• _WORK TO COMPLETE_:
Filter the entries, keeping every line with the word "role".

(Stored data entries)

────────────────

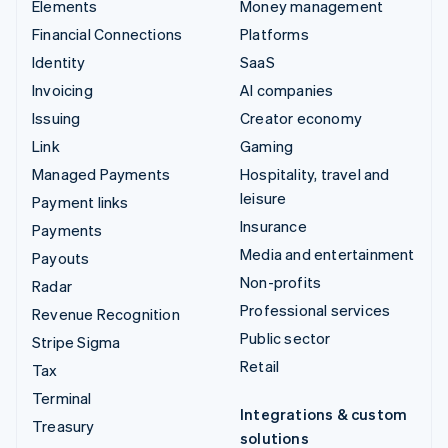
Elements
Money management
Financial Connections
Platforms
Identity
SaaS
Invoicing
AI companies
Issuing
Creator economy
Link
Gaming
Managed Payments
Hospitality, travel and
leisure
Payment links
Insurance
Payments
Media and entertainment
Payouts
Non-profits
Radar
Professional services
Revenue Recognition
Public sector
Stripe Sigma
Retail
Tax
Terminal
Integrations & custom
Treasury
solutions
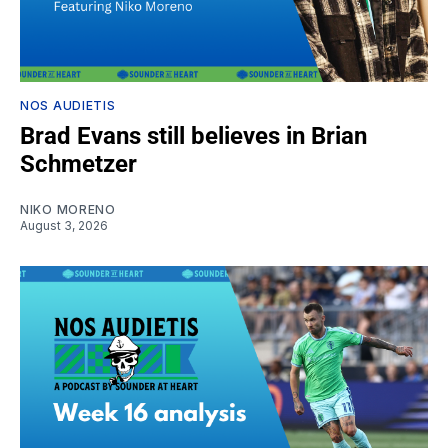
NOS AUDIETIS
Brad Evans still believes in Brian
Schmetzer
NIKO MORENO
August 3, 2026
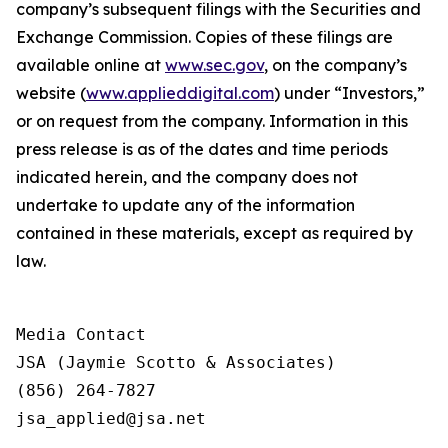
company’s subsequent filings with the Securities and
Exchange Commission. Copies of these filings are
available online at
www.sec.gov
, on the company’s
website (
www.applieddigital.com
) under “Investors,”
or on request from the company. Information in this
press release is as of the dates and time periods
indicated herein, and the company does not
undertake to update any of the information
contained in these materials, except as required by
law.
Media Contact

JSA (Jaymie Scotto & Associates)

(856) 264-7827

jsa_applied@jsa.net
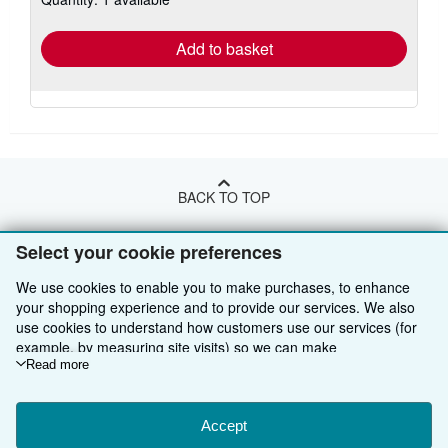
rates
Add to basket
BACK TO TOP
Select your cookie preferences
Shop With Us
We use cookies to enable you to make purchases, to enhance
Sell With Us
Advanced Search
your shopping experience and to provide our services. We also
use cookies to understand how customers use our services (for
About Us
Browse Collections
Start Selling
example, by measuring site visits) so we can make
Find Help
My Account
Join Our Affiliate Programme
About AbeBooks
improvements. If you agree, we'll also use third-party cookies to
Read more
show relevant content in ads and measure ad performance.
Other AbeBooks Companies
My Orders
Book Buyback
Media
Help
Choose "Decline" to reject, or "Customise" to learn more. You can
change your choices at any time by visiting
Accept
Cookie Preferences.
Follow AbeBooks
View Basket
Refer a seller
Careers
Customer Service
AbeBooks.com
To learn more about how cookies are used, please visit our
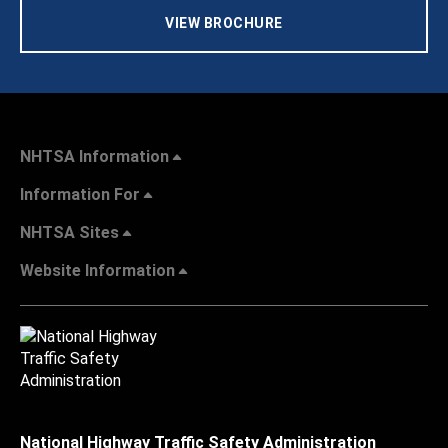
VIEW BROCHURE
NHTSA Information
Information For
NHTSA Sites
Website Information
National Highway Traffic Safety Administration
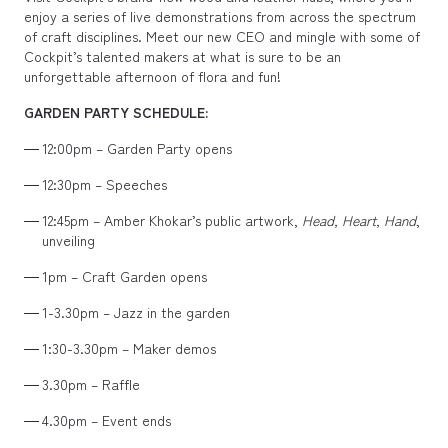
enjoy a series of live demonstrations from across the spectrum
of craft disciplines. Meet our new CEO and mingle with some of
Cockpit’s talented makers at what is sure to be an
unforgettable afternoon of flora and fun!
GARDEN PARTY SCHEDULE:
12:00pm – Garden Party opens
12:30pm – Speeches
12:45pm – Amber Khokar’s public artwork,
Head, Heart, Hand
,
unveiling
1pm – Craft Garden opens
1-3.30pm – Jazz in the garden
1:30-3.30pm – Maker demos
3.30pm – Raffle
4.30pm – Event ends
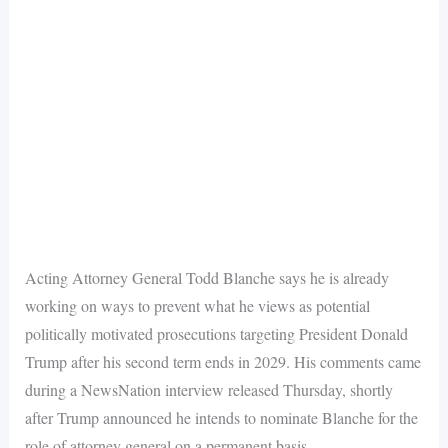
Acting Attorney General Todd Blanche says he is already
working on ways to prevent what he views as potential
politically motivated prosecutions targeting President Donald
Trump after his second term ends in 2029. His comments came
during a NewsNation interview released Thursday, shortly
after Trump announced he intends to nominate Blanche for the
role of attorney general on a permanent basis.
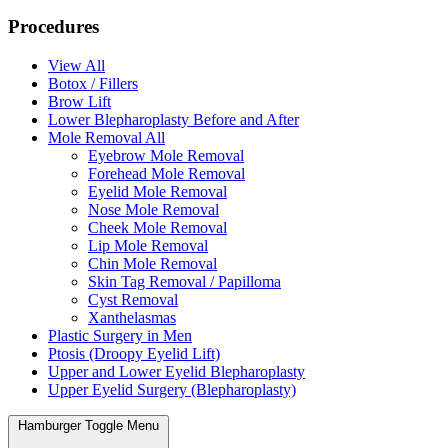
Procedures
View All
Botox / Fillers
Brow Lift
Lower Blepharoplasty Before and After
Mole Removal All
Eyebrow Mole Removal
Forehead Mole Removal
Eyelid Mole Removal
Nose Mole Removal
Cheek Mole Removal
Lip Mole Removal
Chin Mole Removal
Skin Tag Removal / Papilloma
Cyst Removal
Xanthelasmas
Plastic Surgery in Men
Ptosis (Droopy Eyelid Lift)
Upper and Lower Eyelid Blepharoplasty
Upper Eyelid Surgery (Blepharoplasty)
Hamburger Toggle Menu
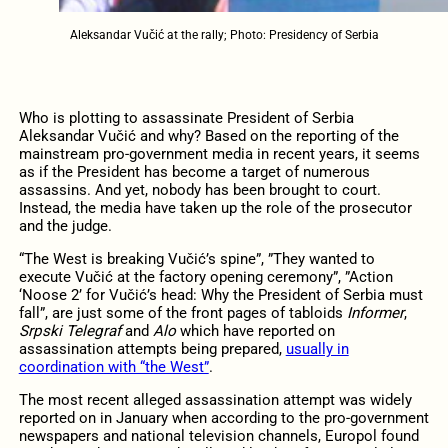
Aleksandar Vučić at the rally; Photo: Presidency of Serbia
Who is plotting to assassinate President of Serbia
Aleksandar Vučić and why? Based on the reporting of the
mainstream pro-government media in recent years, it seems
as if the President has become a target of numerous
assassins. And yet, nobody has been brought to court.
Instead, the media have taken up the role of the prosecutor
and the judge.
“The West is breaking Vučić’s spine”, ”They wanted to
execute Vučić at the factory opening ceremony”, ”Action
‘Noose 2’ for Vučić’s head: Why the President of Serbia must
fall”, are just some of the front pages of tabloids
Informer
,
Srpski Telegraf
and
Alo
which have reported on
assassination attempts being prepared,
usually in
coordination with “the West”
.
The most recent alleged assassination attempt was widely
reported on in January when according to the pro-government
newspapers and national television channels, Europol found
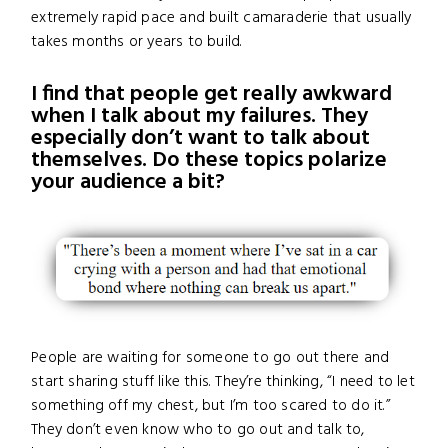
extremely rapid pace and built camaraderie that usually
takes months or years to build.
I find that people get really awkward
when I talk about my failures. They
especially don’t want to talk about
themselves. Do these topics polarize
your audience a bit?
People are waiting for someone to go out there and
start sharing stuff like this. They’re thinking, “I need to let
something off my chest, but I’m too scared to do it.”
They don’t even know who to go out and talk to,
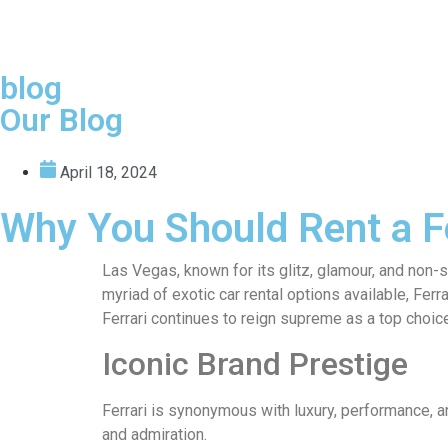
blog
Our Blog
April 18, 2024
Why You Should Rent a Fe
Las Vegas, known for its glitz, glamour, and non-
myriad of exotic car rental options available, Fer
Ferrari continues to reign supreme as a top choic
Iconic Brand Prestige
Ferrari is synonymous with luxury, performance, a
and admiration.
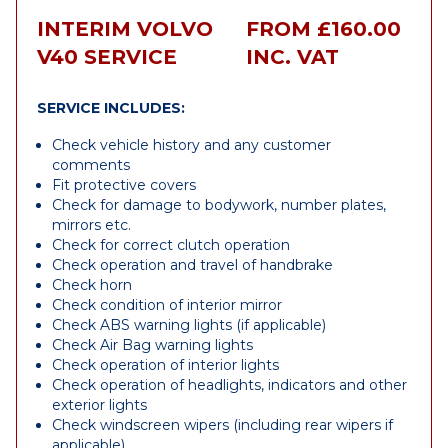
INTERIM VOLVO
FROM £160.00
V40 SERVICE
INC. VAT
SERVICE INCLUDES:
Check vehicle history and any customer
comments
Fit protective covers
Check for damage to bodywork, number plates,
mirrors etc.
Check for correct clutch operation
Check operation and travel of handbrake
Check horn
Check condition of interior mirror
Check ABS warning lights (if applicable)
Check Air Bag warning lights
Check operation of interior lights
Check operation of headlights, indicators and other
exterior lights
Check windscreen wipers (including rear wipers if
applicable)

────────────────

• _RESULT OF THE EXERCISE_:
role of attorney general on a permanent basis.
Instead, the media have taken up the role of the prosecutor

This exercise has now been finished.